Stored data
====================
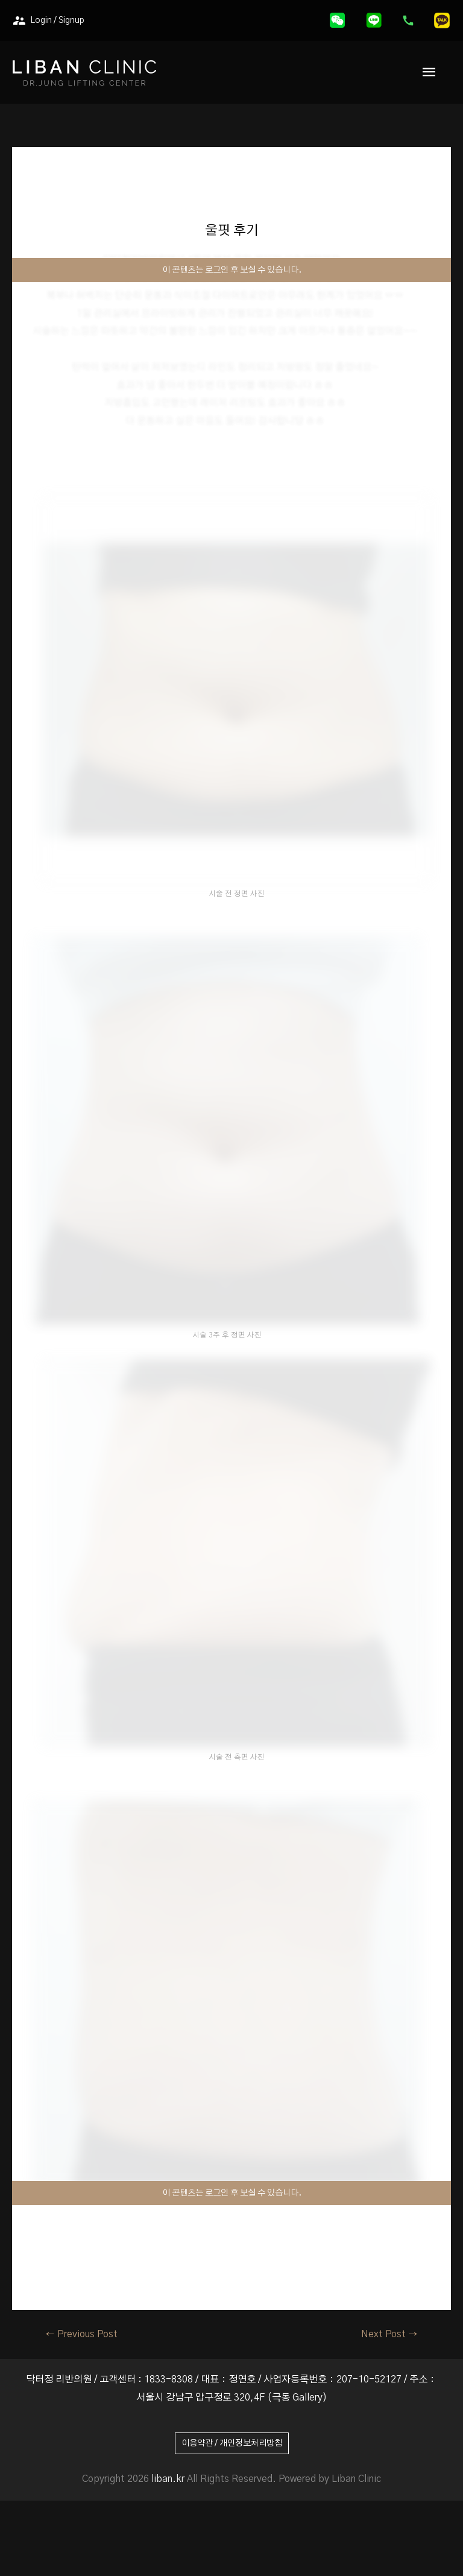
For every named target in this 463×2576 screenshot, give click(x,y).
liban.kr (167, 2479)
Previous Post (81, 2334)
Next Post (389, 2334)
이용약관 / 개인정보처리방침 (231, 2443)
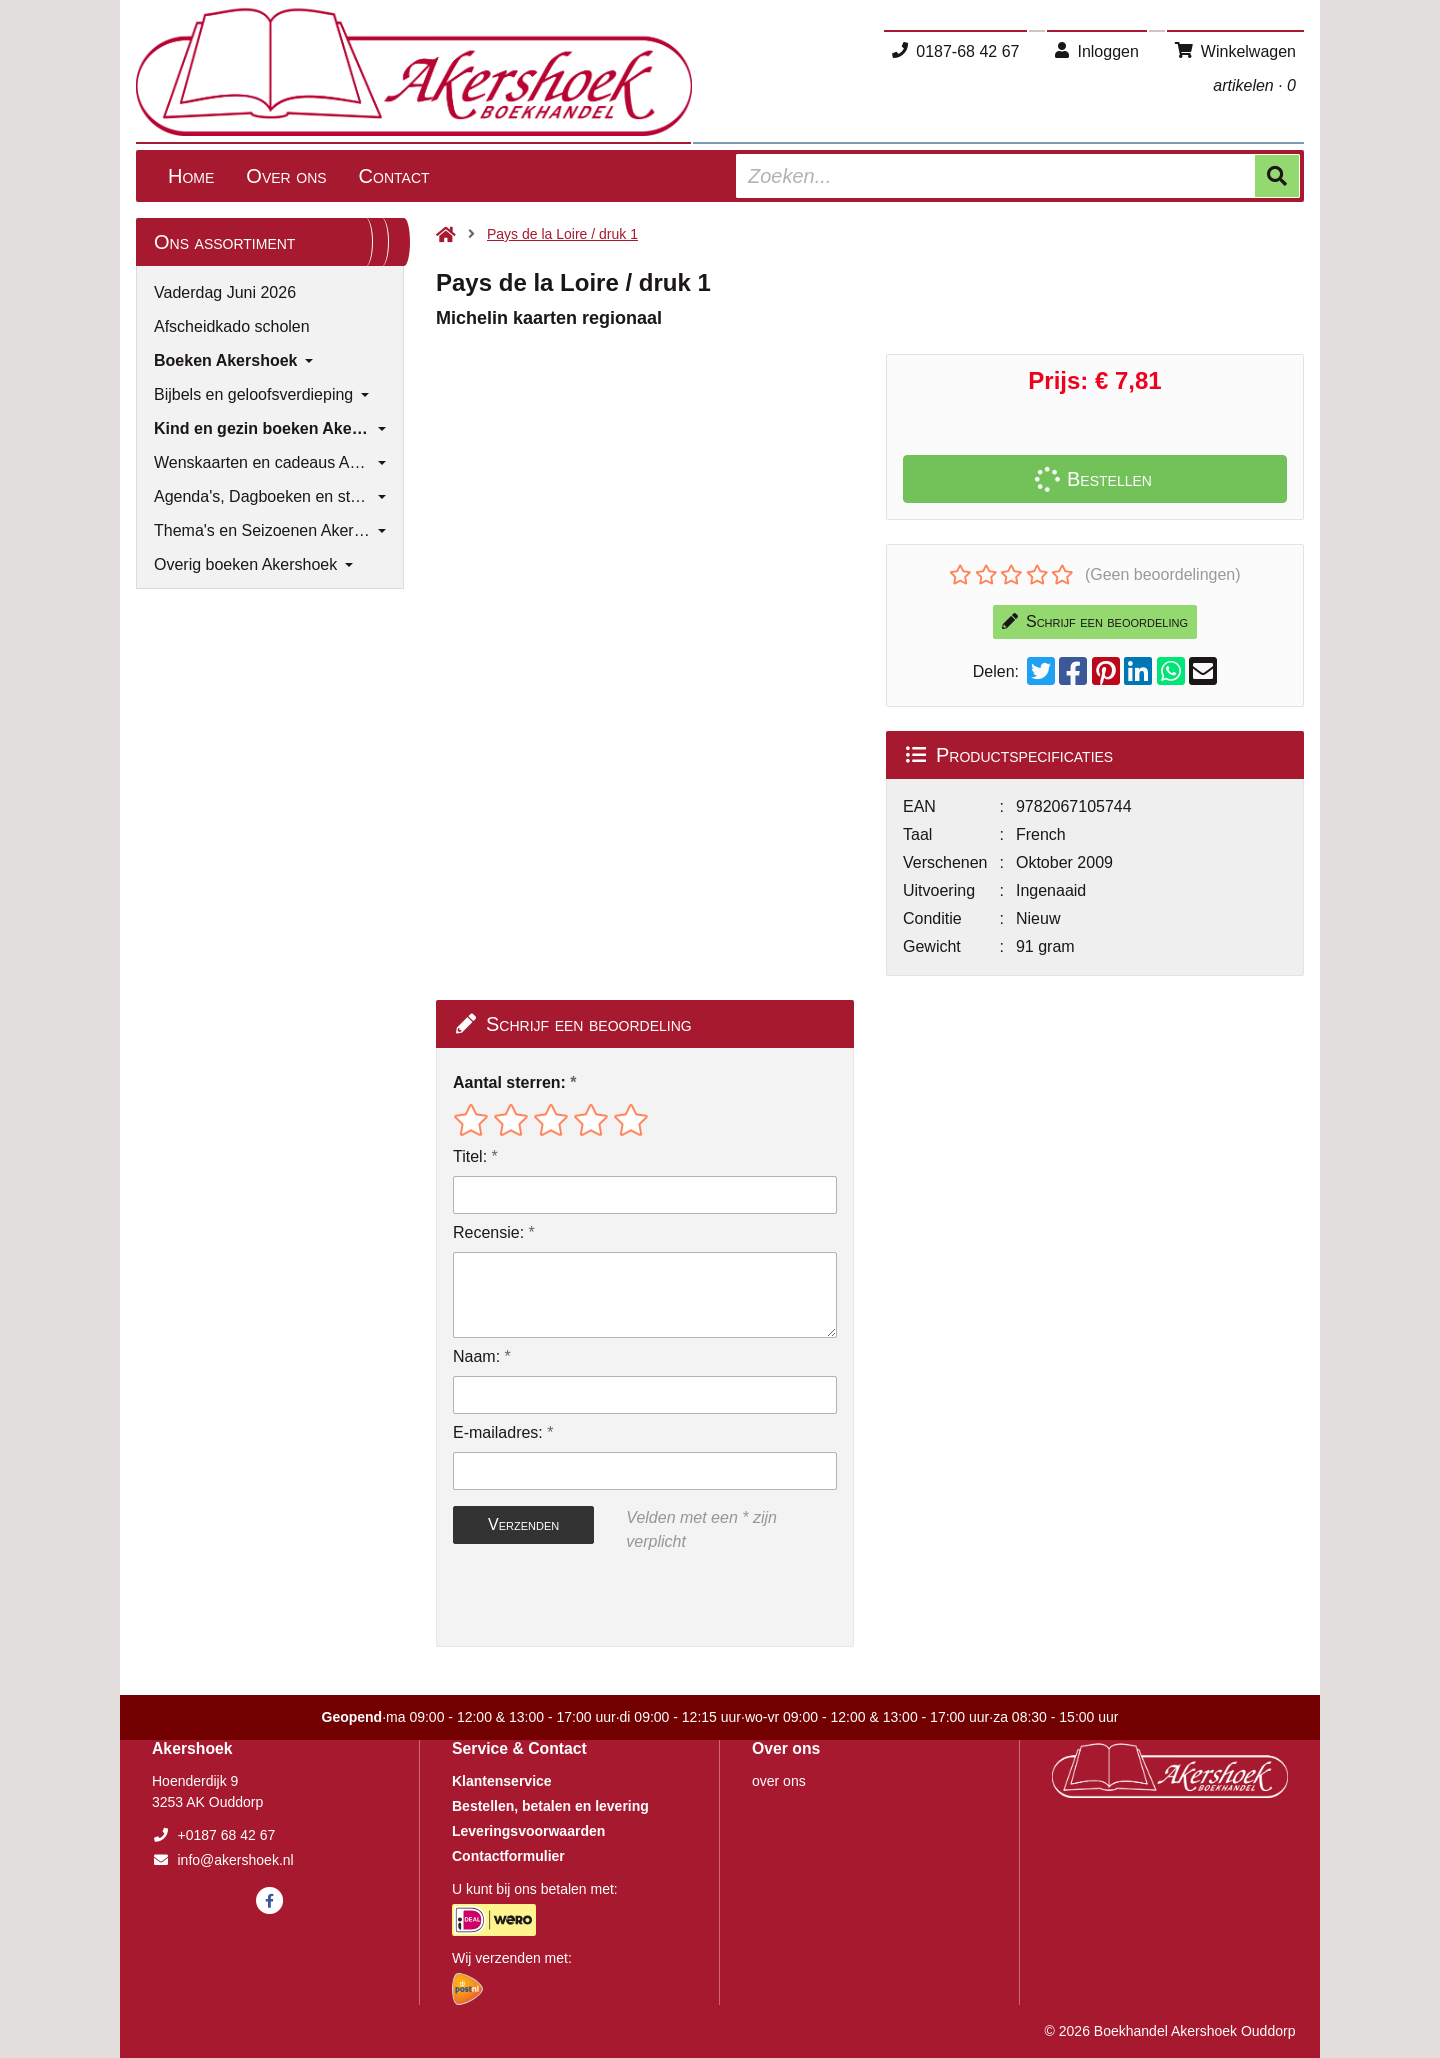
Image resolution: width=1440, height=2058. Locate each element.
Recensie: (488, 1232)
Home (191, 176)
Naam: (476, 1356)
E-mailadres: (498, 1432)
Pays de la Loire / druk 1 (562, 234)
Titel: (470, 1156)
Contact (394, 176)
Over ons (286, 176)
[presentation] (581, 1600)
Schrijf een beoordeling (1095, 621)
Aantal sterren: (509, 1082)
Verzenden (523, 1524)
====================
What you will do —
Restate the records above verbatim. Pictures stay out.

Result of this task —
For every named target in this 463×2576 screenshot, give click(x,y).
liban.kr (167, 2479)
Previous Post (81, 2334)
Next Post (389, 2334)
이용약관 / 개인정보처리방침 (231, 2443)
Image resolution: width=1440, height=2058. Locate each element.
Recensie: (488, 1232)
Home (191, 176)
Naam: (476, 1356)
E-mailadres: (498, 1432)
Pays de la Loire / druk 1 (562, 234)
Titel: (470, 1156)
Contact (394, 176)
Over ons (286, 176)
[presentation] (581, 1600)
Schrijf een beoordeling (1095, 621)
Aantal sterren: (509, 1082)
Verzenden (523, 1524)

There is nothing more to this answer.